However former combatants and officers of the existing and widely
discredited police force would not be automatically excluded, according to
the head of the UN civilian police force, Mark Kroeker. He added that the
first of recruits would begin a 10-month training programme- three months
training, six months of in-field training and one final month of training-
before a final certification into the new police. Kroeker gave assurance
that about 1800-1900 members of the new force would be ready for duty in
time for presidential and legislative elections in October 2005.
The Liberian police force, which served under now exile president Charles
Taylor, was estimated to be around 3,000-4,000 strong. However it was
constantly accused of rights abuses and disrespect for the law.
The head of the UN refugee agency UNHCR, Ruud Lubbers, concluded this week
a visit to Liberia where he reiterated that his agency would only resettle
Liberian refugees in neighouring once security was guaranteed throughout
the war-torn country.
Lubbers' statement came as he visited displaced people's camps near the
capital Monrovia where internally displaced people and returnees begged
him for help to resettle in their homes and villages.
UNHCR is planning to launch an official resettlement programme that would
begin in October for 350,000 Liberians living throughout West Africa. The
UN agency announced last week that 50,000 Liberians had returned home on
their own means from Guinea and Sierra Leone since August 2003, when a
peace agreement was signed in Accra to end the civil war.
Lubbers also said that he would seek the repatriation of foreign
combatants who fought in the war, most of whom were from Sierra Leone,
Guinea and Cote d'Ivoire. He said he would promote meetings between
UNHCR and the three governments to discuss the repatriation of these
foreign combatants, some of who have already handed in their guns as part
of the ongoing DDR programme.
NIGERIA: Death toll in Plateau State tops 600
More than 600 people were killed when militiamen from a mainly Christian
ethnic group attacked Muslims in a small town in central Nigeria last
weekend, Umar Mairiga, a Red Cross official said Friday.

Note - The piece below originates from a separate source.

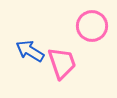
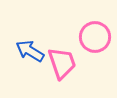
pink circle: moved 3 px right, 11 px down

On Thursday, Mairiga led the first team of Red Cross officials into Yelwa,
220 km east of the capital Abuja, to assess the situation. He told
reporters afterwards that he was shown a mass grave where more than 250
people were said to have been buried. Mairiga said he had heard accounts
from survivors indicating that several hundred people had been killed.
A heavily armed group of militiamen from the mainly Christian Tarok ethnic
group raided the small town of Yelwa in Plateau state on Sunday in
reprisal for an earlier Muslim attack on their own community. Their
victims were mainly members of the Hausa and Fulani tribes.
According to Mairiga, an unknown number of people, mostly women and
children, were abducted in the attack by young Tarok men armed with guns
and machetes.
The Red Cross has distributed tents, plastic plates and buckets as well as
food rations to those made homeless by the attack.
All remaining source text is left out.